As per the records of the World Health Organization, the first formally reported incidence of Zika virus occurred in Brazil in May 2015. The disease then rapidly spread to other countries in Americas and East Asia, affecting more than 1,000,000 people. Zika virus is primarily transmitted through bites of infected mosquitoes of the species Aedes (Aedes aegypti and Aedes albopictus). The abundance of mosquitoes and, as a result, the prevalence of Zika virus infections are common in areas which have high precipitation, high temperature, and high population density.

Figure 1: Zika virus symptoms, source: CDC

Nonlinear spatio-temporal dependency of such data and lack of historical public health records make prediction of the virus spread particularly challenging. We enhance Zika forecasting by introducing the concepts of topological data analysis and, specifically, persistent homology of atmospheric variables, into the virus spread modeling. The key rationale is that topological summaries allow for capturing higher-order dependencies among atmospheric variables that otherwise might be unassessable via conventional spatio-temporal modelling approaches based on geographical proximity assessed via Euclidean distance.

Figure 2: An illustration of Vietoris–Rips filtration with varying scales $\epsilon$.

Topological data analysis (TDA) is a rapidly emerging methodology at the interface of computational topology, statistics, and machine learning which allows for a systematic multi-lens assessment of the underlying topology and geometry of the data generating process (Zomorodian et al. 2005, Carlsson 2009, Chazal et al. 2017).

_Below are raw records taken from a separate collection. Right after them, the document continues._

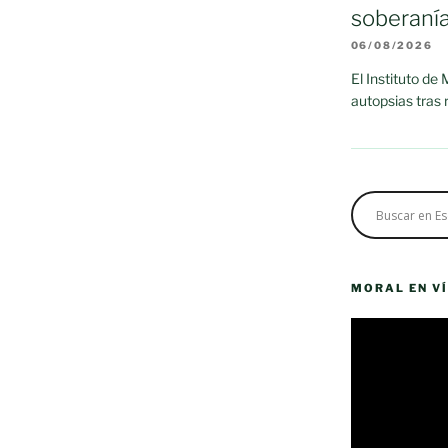
soberaní
06/08/2026
El Instituto de
autopsias tras
MORAL EN V
Reproductor
de
vídeo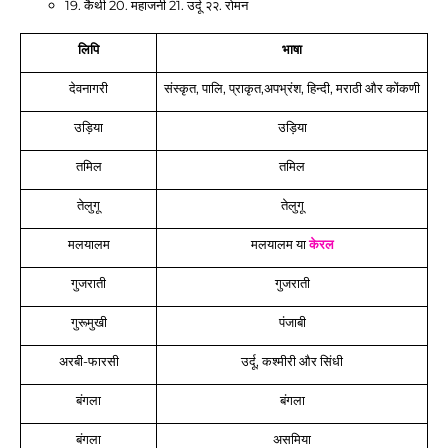
19. कैथी 20. महाजनी 21. उर्दू २२. रोमन   
लिपि
भाषा
 देवनागरी 
संस्कृत, पालि, प्राकृत,अपभ्रंश, हिन्दी, मराठी और कोंकणी
उड़िया
उड़िया
तमिल
तमिल
तेलुगू
तेलुगू
मलयालम
मलयालम या 
केरल
गुजराती
गुजराती
गुरूमुखी
पंजाबी
अरबी-फारसी
उर्दू, कश्मीरी और सिंधी
बंगला
बंगला
बंगला
असमिया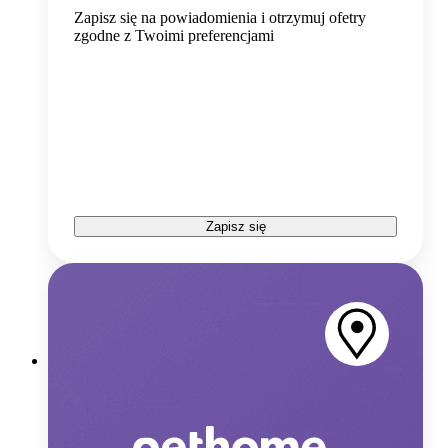
Zapisz się na powiadomienia i otrzymuj ofetry
zgodne z Twoimi preferencjami
Zapisz się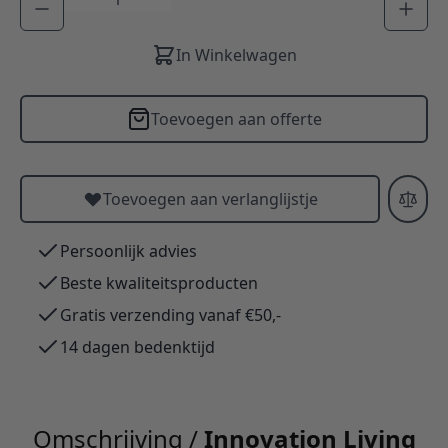
In Winkelwagen
Toevoegen aan offerte
Toevoegen aan verlanglijstje
Persoonlijk advies
Beste kwaliteitsproducten
Gratis verzending vanaf €50,-
14 dagen bedenktijd
Omschrijving /
Innovation Living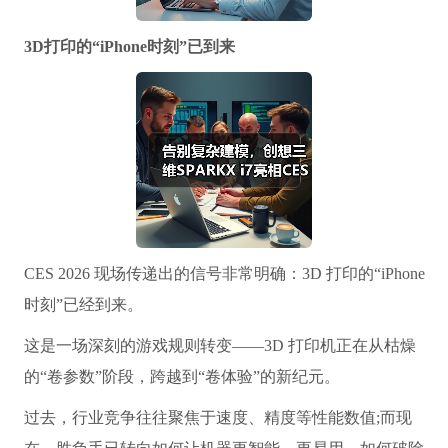
3D打印的“iPhone时刻”已到来
CES 2026 现场传递出的信号非常明确：3D 打印的“iPhone
时刻”已经到来。
这是一场深刻的游戏规则转变——3D 打印机正在从枯燥
的“卷参数”阶段，跨越到“卷体验”的新纪元。
过去，行业竞争往往聚焦于速度、精度等性能数值;而现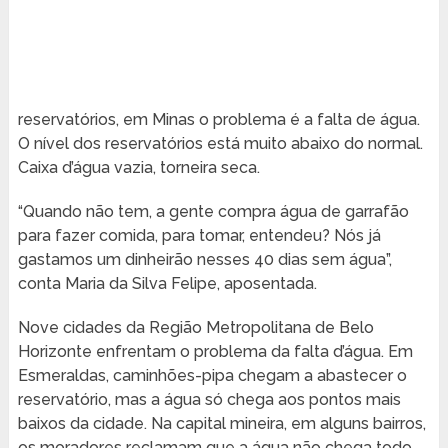
reservatórios, em Minas o problema é a falta de água.
O nível dos reservatórios está muito abaixo do normal.
Caixa d’água vazia, torneira seca.
“Quando não tem, a gente compra água de garrafão
para fazer comida, para tomar, entendeu? Nós já
gastamos um dinheirão nesses 40 dias sem água”,
conta Maria da Silva Felipe, aposentada.
Nove cidades da Região Metropolitana de Belo
Horizonte enfrentam o problema da falta d’água. Em
Esmeraldas, caminhões-pipa chegam a abastecer o
reservatório, mas a água só chega aos pontos mais
baixos da cidade. Na capital mineira, em alguns bairros,
os moradores reclamam que a água não chega todo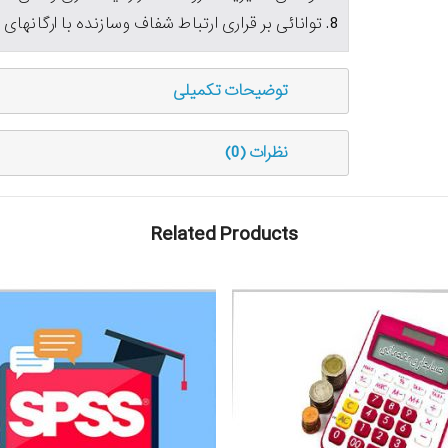
8. توانائی بر قراری ارتباط شفاف وسازنده با ارگانهای دولتی به ويژه اتحاديه صنف
توضیحات تکمیلی
نظرات (0)
Related Products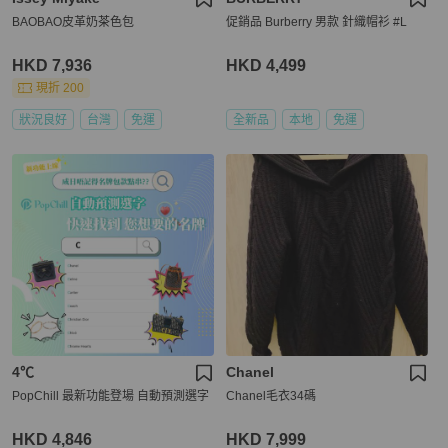
BAOBAO皮革奶茶色包
促銷品 Burberry 男款 針織帽衫 #L
HKD 7,936
HKD 4,499
現折 200
狀況良好
台灣
免運
全新品
本地
免運
4℃
Chanel
PopChill 最新功能登場 自動預測選字
Chanel毛衣34碼
HKD 4,846
HKD 7,999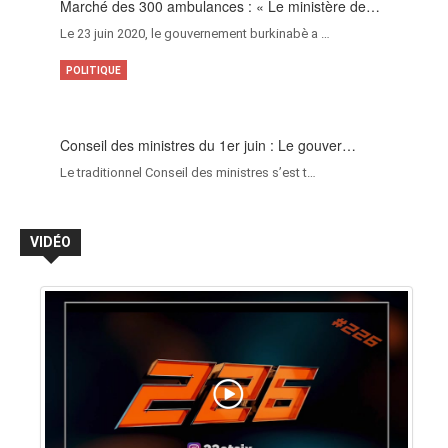
Marché des 300 ambulances : « Le ministère de…
Le 23 juin 2020, le gouvernement burkinabè a …
POLITIQUE
Conseil des ministres du 1er juin : Le gouver…
Le traditionnel Conseil des ministres s’est t…
VIDÉO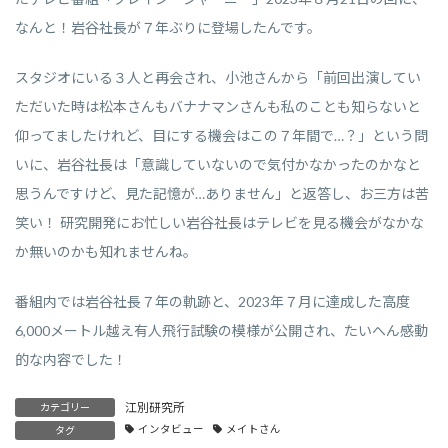
なんと！岩谷社長が７年ぶりに登場したんです。
スタジオにいる３人と再会され、小池さんから「前回出演してい
ただいた時は松本さんもバナナマンさんも私のことも知らないと
仰ってましたけれど、目にする機会はこの７年間で…？」という問
いに、岩谷社長は「意識していないので気付かなかったのかなと
思うんですけど、見た記憶が…ありません」と返答し、お三方は苦
笑い！ 研究開発にお忙しい岩谷社長はテレビを見る機会がなかな
か無いのかも知れませんね。
番組内では岩谷社長７年の軌跡と、2023年７月に達成した高度
6,000メートル越え有人飛行試験の模様が公開され、たいへん感動
的な内容でした！
江別研究所
カテゴリー
インタビュー
メイトさん
タグ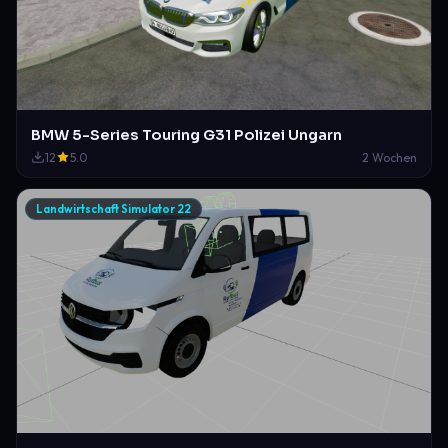
BMW 5-Series Touring G31 Polizei Ungarn
12
5.0
2 Wochen
Landwirtschaft Simulator 22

We primarily employ tools of persistent homology (PH) within the TDA framework. The ultimate idea of PH is to quantify dynamics of topological properties exhibited by the data that live in Euclidean or abstract metric space, at various resolution scales.

The PH approach is implemented in the two key steps: first, the underlying hidden topology of the observed data set is approximated using certain combinatorial objects, e.g., simplicial complexes, and then the evolution of these combinatorial objects is studied as the resolution scale varies.

One of the most widely used choices for a simplicial complex within the TDA framework is a Vietoris--Rips complex which has gained its popularity due to its computational properties and tractability. An illustration of the Vietoris--Rips filtration process based on a toy example of six points as shown in Figure 2. The filtration starts with a ball of radius 0 ($\epsilon=0$) around each point. As the scale $\epsilon$ increases to 0.2, 0.5, and 1 the number of connected components decreases and new topological features, such as the loop, appear.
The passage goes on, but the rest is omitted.